Target Population and Samples

The target population covered in the SOEP is defined as the residential population living in private households within the current boundaries of the Federal Republic of Germany (FRG). Because of changes in these boundaries (in 1990) and changes in the residential population due to migration, various adaptations have been applied to the initial sampling structure to keep the sample’s representativity. In addition, certain groups have been oversampled to increase the statistical power.

In 1984, the survey started with a sample covering the entire population in then West Germany (FRG), where the five biggest groups of foreigners (the so-called “guestworkers”) were oversampled.

The institutionalized population, in the true sense of the word (hospitals, nursing homes, military installations) is generally not representatively included in new samples. E.g. in 1984 only 57 institutionalized households are included. Later, however, persons from the initial households who have taken up residence temporarily or permanently in institutions of this kind are followed. For a detailed description of the problems in covering this population in the SOEP, see Hanefeld (1987).

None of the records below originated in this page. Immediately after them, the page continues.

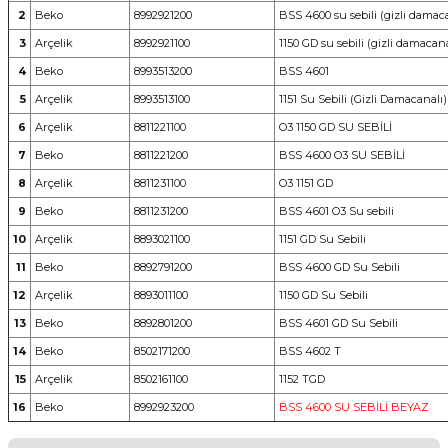
2
Beko
8992921200
BSS 4600 su sebili (gizli damac
3
Arçelik
8992921100
1150 GD su sebili (gizli damacana
4
Beko
8993513200
BSS 4601
5
Arçelik
8993513100
1151 Su Sebili (Gizli Damacanalı)
6
Arçelik
8811221100
O3 1150 GD SU SEBİLİ
7
Beko
8811221200
BSS 4600 O3 SU SEBİLİ
8
Arçelik
8811231100
O3 1151 GD
9
Beko
8811231200
BSS 4601 O3 Su sebili
10
Arçelik
8893021100
1151 GD Su Sebili
11
Beko
8892791200
BSS 4600 GD Su Sebili
12
Arçelik
8893011100
1150 GD Su Sebili
13
Beko
8892801200
BSS 4601 GD Su Sebili
14
Beko
8502171200
BSS 4602 T
15
Arçelik
8502161100
1152 TGD
16
Beko
8992923200
BSS 4600 SU SEBİLİ BEYAZ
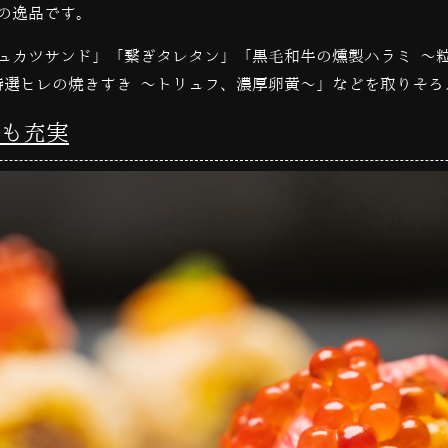
の逸品です。
ュカツサンド」「繋ぎタレタン」「黒毛和牛の燻製ハラミ ～
特選ヒレの焼きすき ～トリュフ、濃厚卵黄～」などを取りそろ
も充実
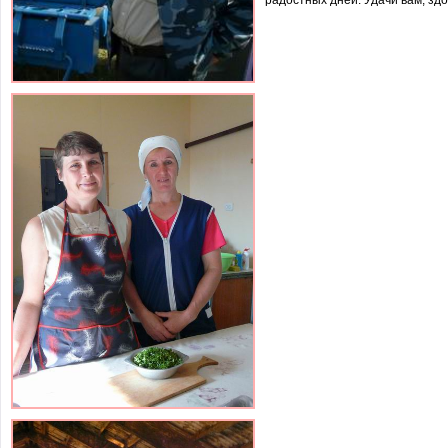
радостных дней. Удачи вам, здо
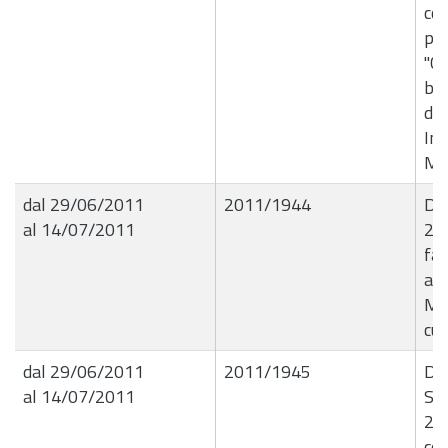
com
pre
"C
bar
di 
In
Mes
dal 29/06/2011
2011/1944
De
al 14/07/2011
23
fa
all
Mai
cur
dal 29/06/2011
2011/1945
De
al 14/07/2011
Set
28.
com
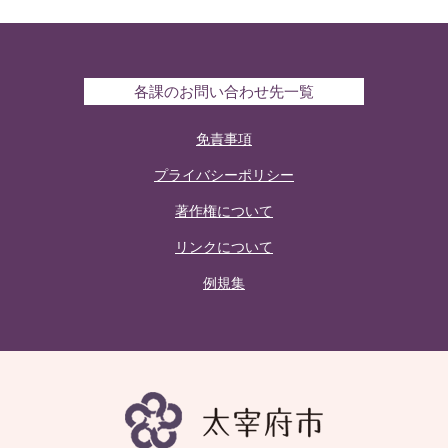
各課のお問い合わせ先一覧
免責事項
プライバシーポリシー
著作権について
リンクについて
例規集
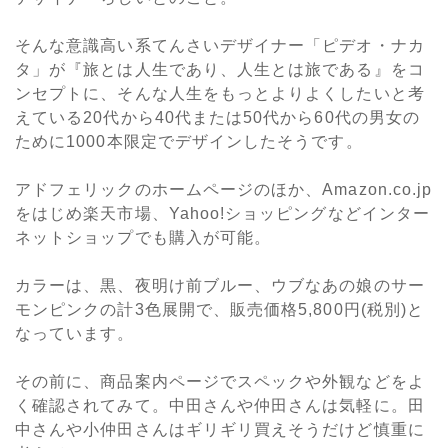
そんな意識高い系てんさいデザイナー「ピデオ・ナカ
タ」が『旅とは人生であり、人生とは旅である』をコ
ンセプトに、そんな人生をもっとよりよくしたいと考
えている20代から40代または50代から60代の男女の
ために1000本限定でデザインしたそうです。
アドフェリックのホームページのほか、Amazon.co.jp
をはじめ楽天市場、Yahoo!ショッピングなどインター
ネットショップでも購入が可能。
カラーは、黒、夜明け前ブルー、ウブなあの娘のサー
モンピンクの計3色展開で、販売価格5,800円(税別)と
なっています。
その前に、商品案内ページでスペックや外観などをよ
く確認されてみて。中田さんや仲田さんは気軽に。田
中さんや小仲田さんはギリギリ買えそうだけど慎重に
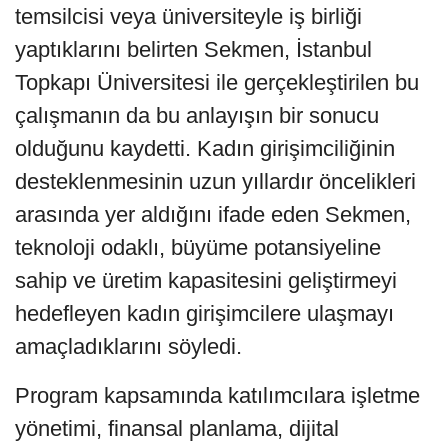
temsilcisi veya üniversiteyle iş birliği
yaptıklarını belirten Sekmen, İstanbul
Topkapı Üniversitesi ile gerçekleştirilen bu
çalışmanın da bu anlayışın bir sonucu
olduğunu kaydetti. Kadın girişimciliğinin
desteklenmesinin uzun yıllardır öncelikleri
arasında yer aldığını ifade eden Sekmen,
teknoloji odaklı, büyüme potansiyeline
sahip ve üretim kapasitesini geliştirmeyi
hedefleyen kadın girişimcilere ulaşmayı
amaçladıklarını söyledi.
Program kapsamında katılımcılara işletme
yönetimi, finansal planlama, dijital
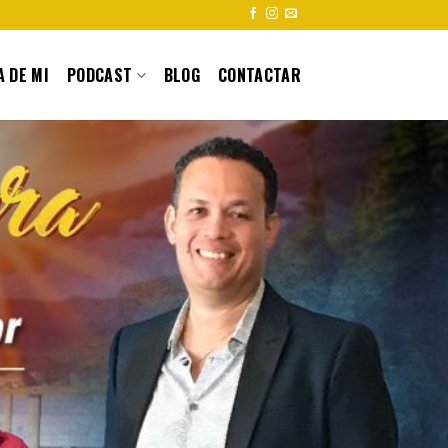
 DE MI
PODCAST
BLOG
CONTACTAR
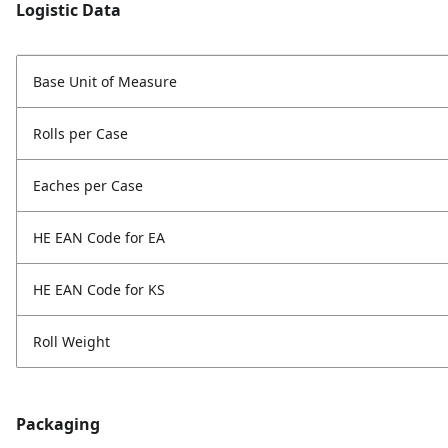
Logistic Data
Base Unit of Measure
Rolls per Case
Eaches per Case
HE EAN Code for EA
HE EAN Code for KS
Roll Weight
Packaging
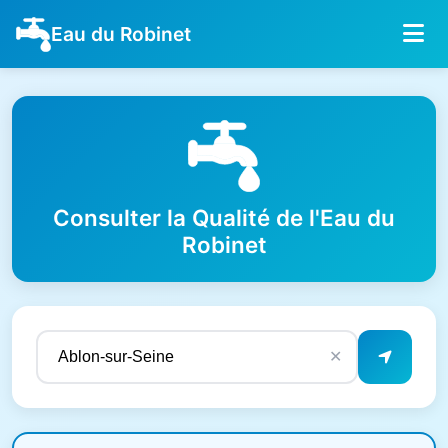
Eau du Robinet
Consulter la Qualité de l'Eau du
Robinet
✕
Résultats de qualité de l'eau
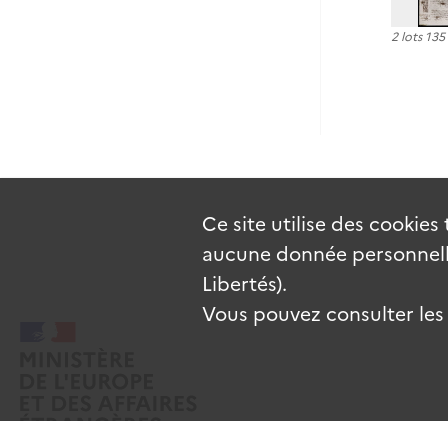
2 lots 13
Ce site utilise des
cookies
aucune donnée personnelle
Libertés).
Vous pouvez consulter les c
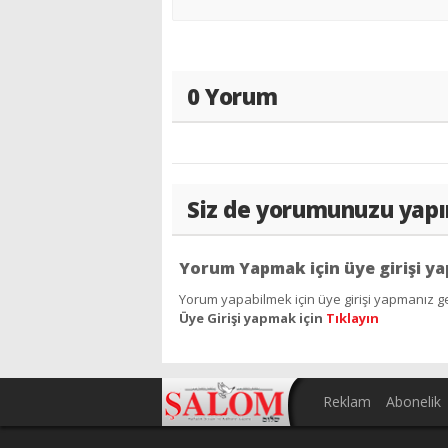
0 Yorum
Siz de yorumunuzu yapı
Yorum Yapmak için üye girişi ya
Yorum yapabilmek için üye girişi yapmanız ge
Üye Girişi yapmak için
Tıklayın
Reklam
Abonelik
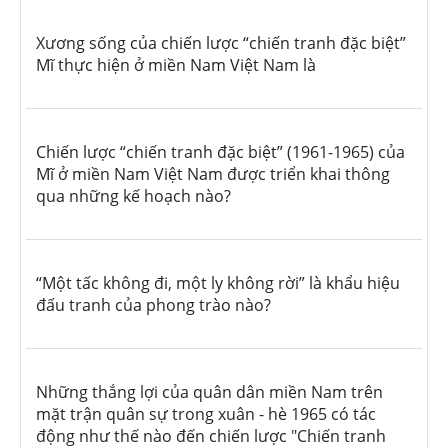
Xương sống của chiến lược “chiến tranh đặc biệt”
Mĩ thực hiện ở miền Nam Việt Nam là
Chiến lược “chiến tranh đặc biệt” (1961-1965) của
Mĩ ở miền Nam Việt Nam được triển khai thông
qua những kế hoạch nào?
“Một tấc không đi, một ly không rời” là khẩu hiệu
đấu tranh của phong trào nào?
Những thắng lợi của quân dân miền Nam trên
mặt trận quân sự trong xuân - hè 1965 có tác
động như thế nào đến chiến lược "Chiến tranh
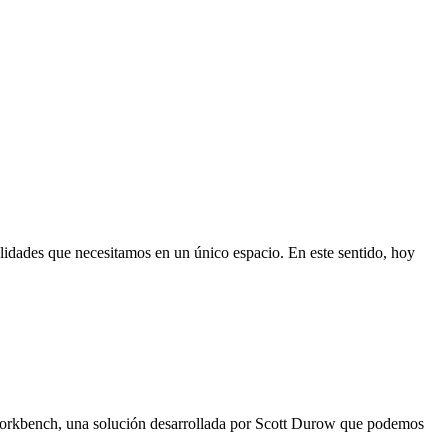
nalidades que necesitamos en un único espacio. En este sentido, hoy
Workbench, una solución desarrollada por Scott Durow que podemos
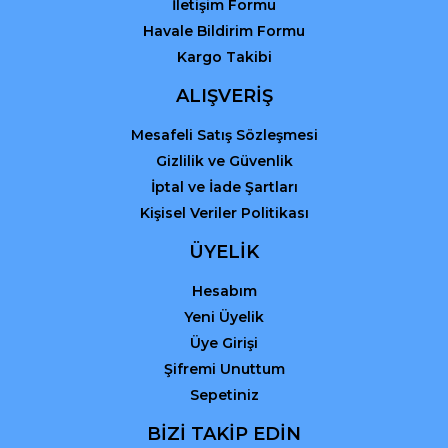
İletişim Formu
Havale Bildirim Formu
Kargo Takibi
ALIŞVERİŞ
Mesafeli Satış Sözleşmesi
Gizlilik ve Güvenlik
İptal ve İade Şartları
Kişisel Veriler Politikası
ÜYELİK
Hesabım
Yeni Üyelik
Üye Girişi
Şifremi Unuttum
Sepetiniz
BİZİ TAKİP EDİN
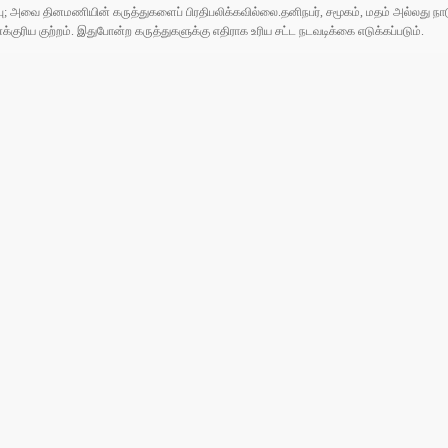
ுப்பு; அவை தினமணியின் கருத்துகளைப் பிரதிபலிக்கவில்லை.தனிநபர், சமூகம், மதம் அல்லது
ரிய குற்றம். இதுபோன்ற கருத்துகளுக்கு எதிராக உரிய சட்ட நடவடிக்கை எடுக்கப்படும்.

The SOEP was expanded to the territory of the German Democratic Republic in June 1990, only six months after the fall of the Berlin Wall. A further addition in 1994/95 was a sample of migrants who came to Germany after 1984, to take the influx of ethnic Germans from former Soviet countries into account. Two samples respresentative of the entire population in Germany were added in 1998 and 2000, to counter effects of panel attrition and to increase the overall sample size. In 2002, a high income sample was added, while in 2006 and 2009, additional refreshment samples were drawn.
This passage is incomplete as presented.